*Problem to work on*
Below, locate the line that contains "sairauslomatodistuksia – neljälle". Repeat exactly from that line to the line that contains "Según la definición", inclusive, leaving out the pictures.

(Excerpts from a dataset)
● ● ●

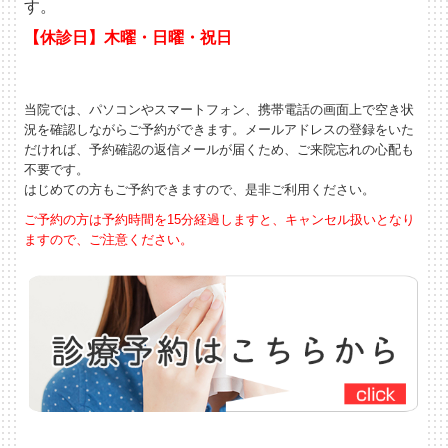
す。
【休診日】木曜・日曜・祝日
当院では、パソコンやスマートフォン、携帯電話の画面上で空き状
況を確認しながらご予約ができます。メールアドレスの登録をいた
だければ、予約確認の返信メールが届くため、ご来院忘れの心配も
不要です。
はじめての方もご予約できますので、是非ご利用ください。
ご予約の方は予約時間を15分経過しますと、キャンセル扱いとなり
ますので、ご注意ください。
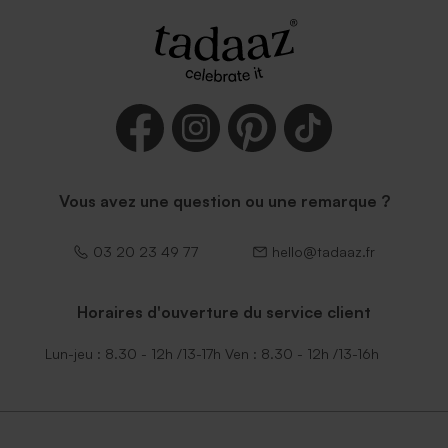
Vous avez une question ou une remarque ?
03 20 23 49 77
hello@tadaaz.fr
Horaires d'ouverture du service client
Lun-jeu : 8.30 - 12h /13-17h Ven : 8.30 - 12h /13-16h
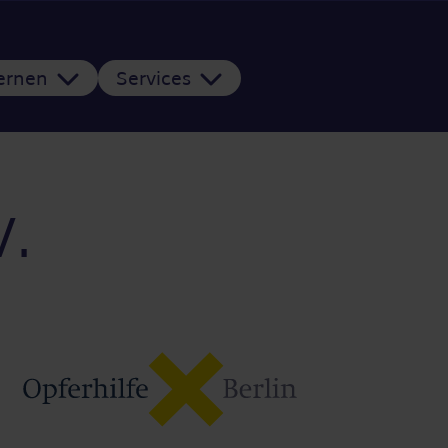
Lernen
Services
V.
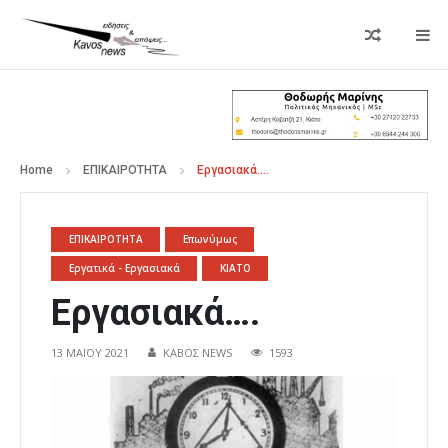
Home
ΕΠΙΚΑΙΡΟΤΗΤΑ
Εργασιακά….
ΕΠΙΚΑΙΡΟΤΗΤΑ
Επωνύμως
Εργατικά - Εργασιακά
ΚΙΑΤΟ
Εργασιακά….
13 ΜΑΪ́ΟΥ 2021
ΚΑΒΟΣ NEWS
1593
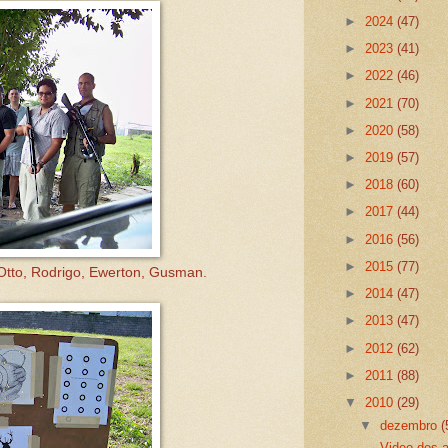
►
2024
(47)
►
2023
(41)
►
2022
(46)
►
2021
(70)
►
2020
(58)
►
2019
(57)
►
2018
(60)
►
2017
(44)
►
2016
(56)
►
2015
(77)
 Otto, Rodrigo, Ewerton, Gusman.
►
2014
(47)
►
2013
(47)
►
2012
(62)
►
2011
(88)
▼
2010
(29)
▼
dezembro
(
Video dos 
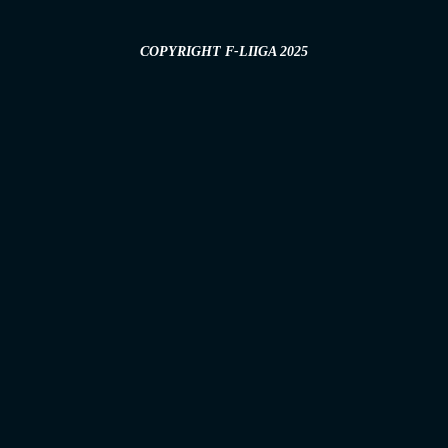
COPYRIGHT F-LIIGA 2025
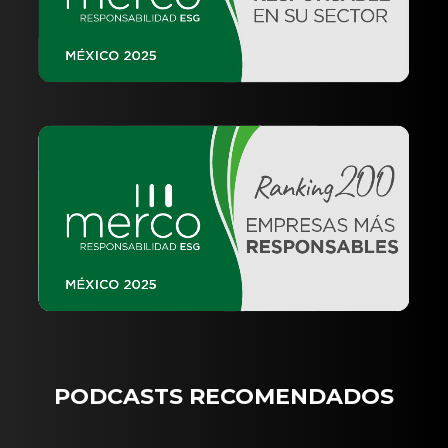
PODCASTS RECOMENDADOS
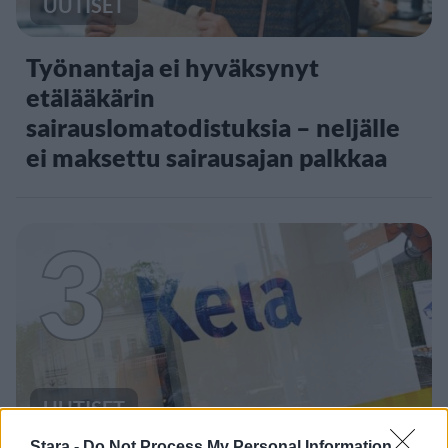
UUTISET
Työnantaja ei hyväksynyt
etälääkärin
sairauslomatodistuksia – neljälle
ei maksettu sairausajan palkkaa
3
UUTISET
Stara -
Do Not Process My Personal Information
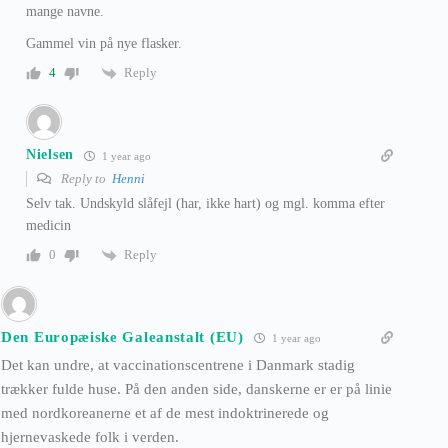
mange navne.
Gammel vin på nye flasker.
Reply
4
Nielsen
1 year ago
Reply to
Henni
Selv tak. Undskyld slåfejl (har, ikke hart) og mgl. komma efter
medicin
Reply
0
Den Europæiske Galeanstalt (EU)
1 year ago
Det kan undre, at vaccinationscentrene i Danmark stadig
trækker fulde huse. På den anden side, danskerne er er på linie
med nordkoreanerne et af de mest indoktrinerede og
hjernevaskede folk i verden.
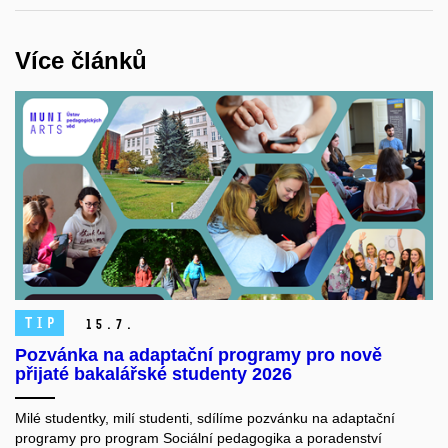
Více článků
TIP
15.
7.
Pozvánka na adaptační programy pro nově
přijaté bakalářské studenty 2026
Milé studentky, milí studenti, sdílíme pozvánku na adaptační
programy pro program Sociální pedagogika a poradenství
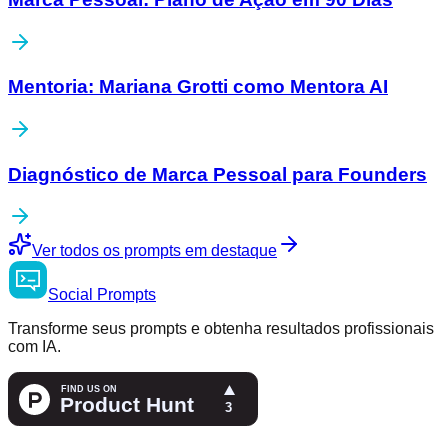
Mentoria: Mariana Grotti como Mentora AI
Diagnóstico de Marca Pessoal para Founders
Ver todos os prompts em destaque
Social
Prompts
Transforme seus prompts e obtenha resultados profissionais
com IA.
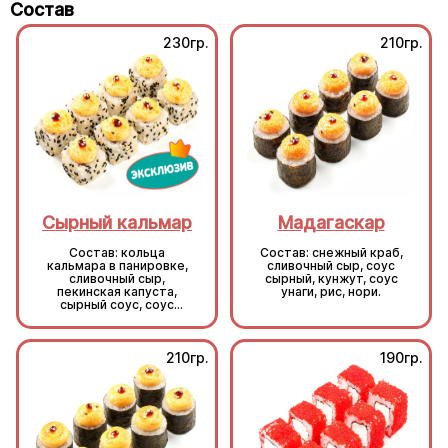
Состав
230гр.
210гр.
Сырный кальмар
Мадагаскар
Состав: кольца
Состав: снежный краб,
кальмара в панировке,
сливочный сыр, соус
сливочный сыр,
сырный, кунжут, соус
пекинская капуста,
унаги, рис, нори.
сырный соус, соус
унаги, кунжут, рис, нори.
210гр.
190гр.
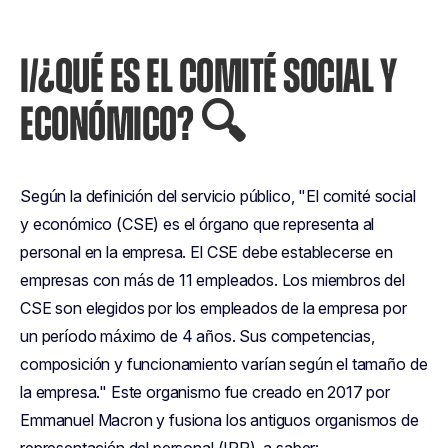
I/¿QUÉ ES EL COMITÉ SOCIAL Y
ECONÓMICO? 🔍
Según la definición del servicio público, "El comité social
y económico (CSE) es el órgano que representa al
personal en la empresa. El CSE debe establecerse en
empresas con más de 11 empleados. Los miembros del
CSE son elegidos por los empleados de la empresa por
un período máximo de 4 años. Sus competencias,
composición y funcionamiento varían según el tamaño de
la empresa." Este organismo fue creado en 2017 por
Emmanuel Macron y fusiona los antiguos organismos de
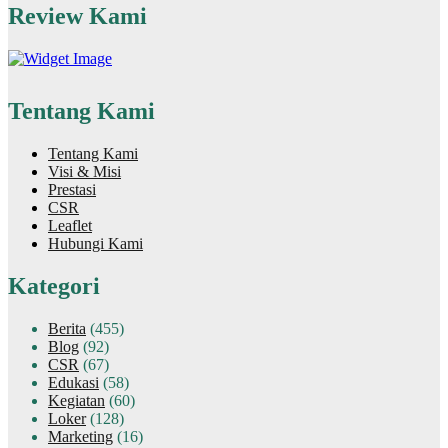
Review Kami
Tentang Kami
Tentang Kami
Visi & Misi
Prestasi
CSR
Leaflet
Hubungi Kami
Kategori
Berita
(455)
Blog
(92)
CSR
(67)
Edukasi
(58)
Kegiatan
(60)
Loker
(128)
Marketing
(16)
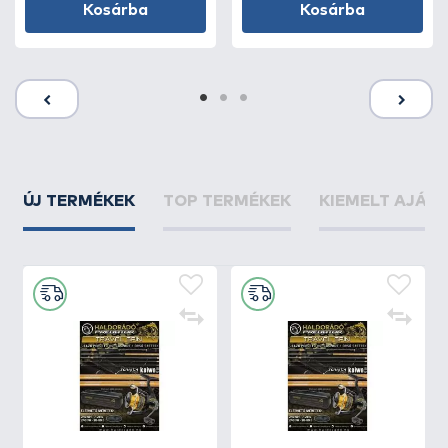
Kosárba
Kosárba
ÚJ TERMÉKEK
TOP TERMÉKEK
KIEMELT AJÁN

● ● ●

*Written response*
sairauslomatodistuksia – neljälle
ei maksettu sairausajan palkkaa
3
UUTISET
Stara -
Do Not Process My Personal Information
mange navne.
Gammel vin på nye flasker.
Reply
4
Nielsen
1 year ago
Reply to
Henni
Selv tak. Undskyld slåfejl (har, ikke hart) og mgl. komma efter
medicin
Reply
0
Den Europæiske Galeanstalt (EU)
1 year ago
Det kan undre, at vaccinationscentrene i Danmark stadig
trækker fulde huse. På den anden side, danskerne er er på linie
med nordkoreanerne et af de mest indoktrinerede og
hjernevaskede folk i verden.
Více článků
TIP
15.
7.
Pozvánka na adaptační programy pro nově
přijaté bakalářské studenty 2026
Milé studentky, milí studenti, sdílíme pozvánku na adaptační
programy pro program Sociální pedagogika a poradenství
Mentoria: Mariana Grotti como Mentora AI
Diagnóstico de Marca Pessoal para Founders
Ver todos os prompts em destaque
Social
Prompts
Transforme seus prompts e obtenha resultados profissionais
com IA.
Состав
230гр.
210гр.
Сырный кальмар
Мадагаскар
Состав: кольца
Состав: снежный краб,
кальмара в панировке,
сливочный сыр, соус
сливочный сыр,
сырный, кунжут, соус
пекинская капуста,
унаги, рис, нори.
сырный соус, соус
унаги, кунжут, рис, нори.
210гр.
190гр.
I/¿QUÉ ES EL COMITÉ SOCIAL Y
ECONÓMICO? 🔍
Según la definición del servicio público, "El comité social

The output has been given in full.